DATASET RECORDS:
^^^^
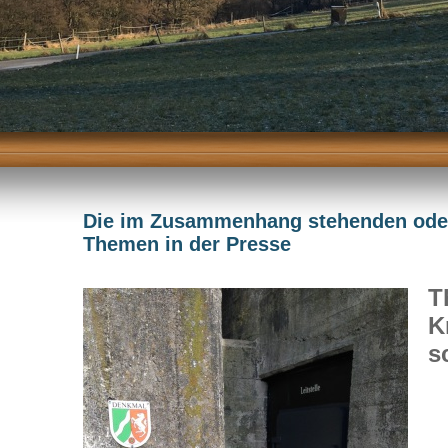
Die im Zusammenhang stehenden oder
Themen in der Presse
T
K
s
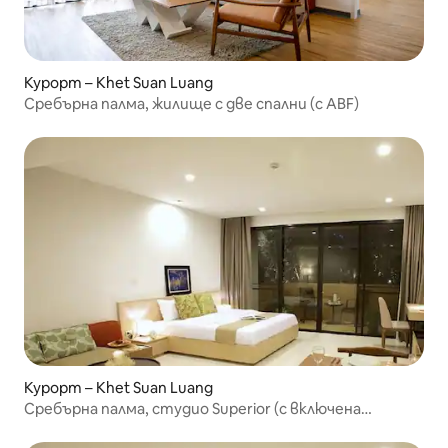
Курорт – Khet Suan Luang
Сребърна палма, жилище с две спални (с ABF)
Курорт – Khet Suan Luang
Сребърна палма, студио Superior (с включена
закуска)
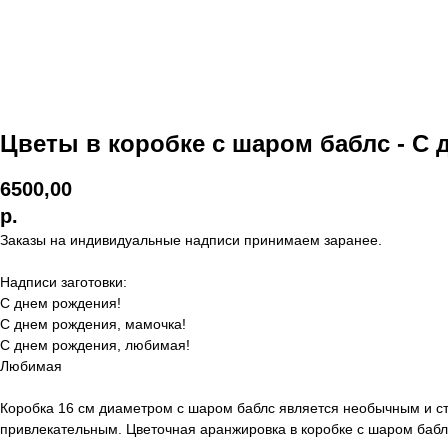
Цветы в коробке с шаром баблс - С 
6500,00
р.
Заказы на индивидуальные надписи принимаем заранее.
Надписи заготовки:
С днем рождения!
С днем рождения, мамочка!
С днем рождения, любимая!
Любимая
Коробка 16 см диаметром с шаром баблс является необычным и ст
привлекательным. Цветочная аранжировка в коробке с шаром бабл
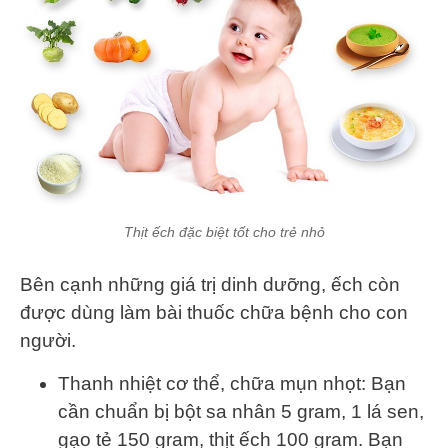
Thịt ếch đặc biệt tốt cho trẻ nhỏ
Bên cạnh những giá trị dinh dưỡng, ếch còn
được dùng làm bài thuốc chữa bệnh cho con
người.
Thanh nhiệt cơ thể, chữa mụn nhọt: Bạn
cần chuẩn bị bột sa nhân 5 gram, 1 lá sen,
gạo tẻ 150 gram, thịt ếch 100 gram. Bạn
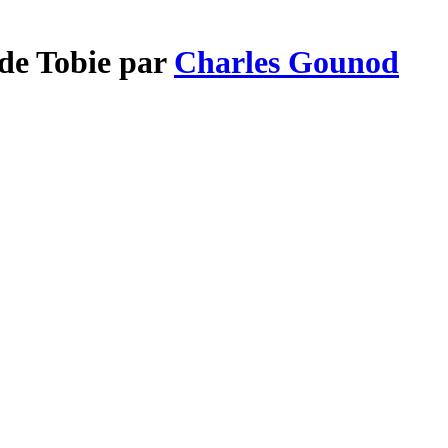
 de Tobie par
Charles Gounod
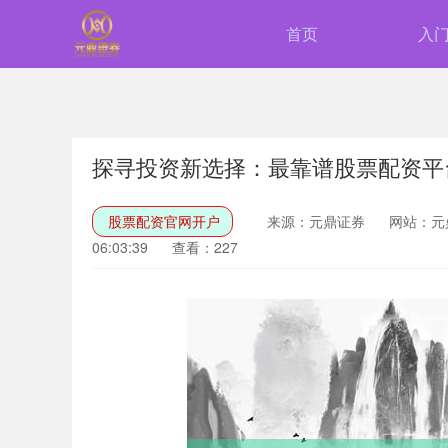
首页
入
探寻投资新选择：最靠谱股票配资平
股票配资官网开户
来源：元鼎证券
网站：元
06:03:39
查看：227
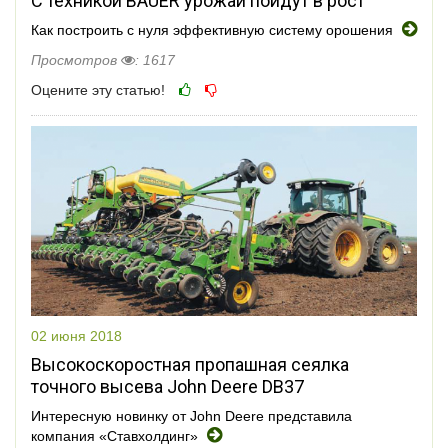
С техникой BAUER урожаи пойдут в рост
Как построить с нуля эффективную систему орошения
Просмотров
: 1617
Оцените эту статью!
02 июня 2018
Высокоскоростная пропашная сеялка
точного высева John Deere DB37
Интересную новинку от John Deere представила
компания «Ставхолдинг»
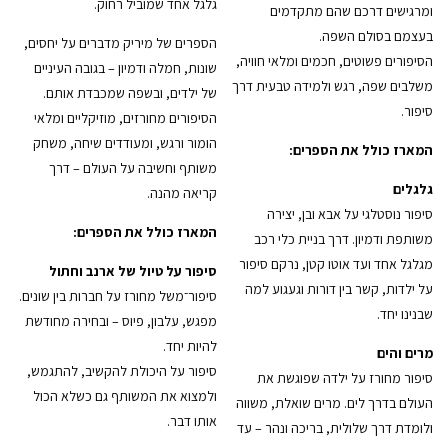
גלגל אחד שמוביל רחוק.
ומרגישים דרכם שהם מתקדמים
בעצמם בסולם השפה.
הספרים של מיריק מדברים על יחסים,
הסיפורים פשוטים, חכמים ומלאי חוויה,
שונות, חמלה ודמיון – בגובה העיניים
משלבים שפה, רגש ולמידה טבעית דרך
של ילדים, ובשפה שמכבדת אותם.
סיפור.
הסיפורים מחורזים, מוזיקליים ומלאי
הומור ורגש, ומעודדים שיחה, משחק
המארז כולל את הספרים:
משותף וחשיבה על העולם – דרך
גלגלים
קריאה מהנה.
סיפור נוסטלגי על אבא ובן, יצירה
המארז כולל את הספרים:
משותפת ודמיון. דרך בניית כלי רכב
מגלגל אחד ועד אוטו קטן, נרקם סיפור
סיפור על טיול של ארנב וחתול
על ילדות, קשר בין דורות וגעגוע למה
סיפור־משל מחורז על חברות בין שונים.
שבנינו יחד.
מפגש, עלבון, פיוס – ובחירה מחודשת
להיות יחד.
מרים והים
סיפור על היכולת להקשיב, להתגמש,
סיפור מחורז על ילדה שפוגשת את
ולמצוא את המשותף גם כשלא הכול
העולם בדרך לים. מרים שואלת, משווה
אותו דבר.
ולומדת דרך שלולית, בריכה ונהר – עד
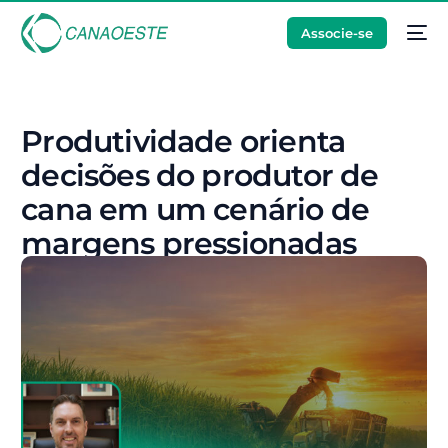
Associe-se
Produtividade orienta
decisões do produtor de
cana em um cenário de
margens pressionadas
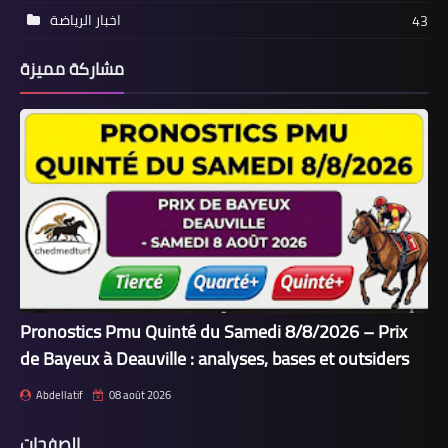
اخبار الرياضة
43
مشاركة مميزة
Pronostics Pmu Quinté du Samedi 8/8/2026 – Prix
de Bayeux à Deauville : analyses, bases et outsiders
Abdellatif
08 août 2026
الصفحات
^^^^
PROMPT: Lines holding the word "Deere": say how many there are in the data, and nothing more.

FINISHED TASK: 2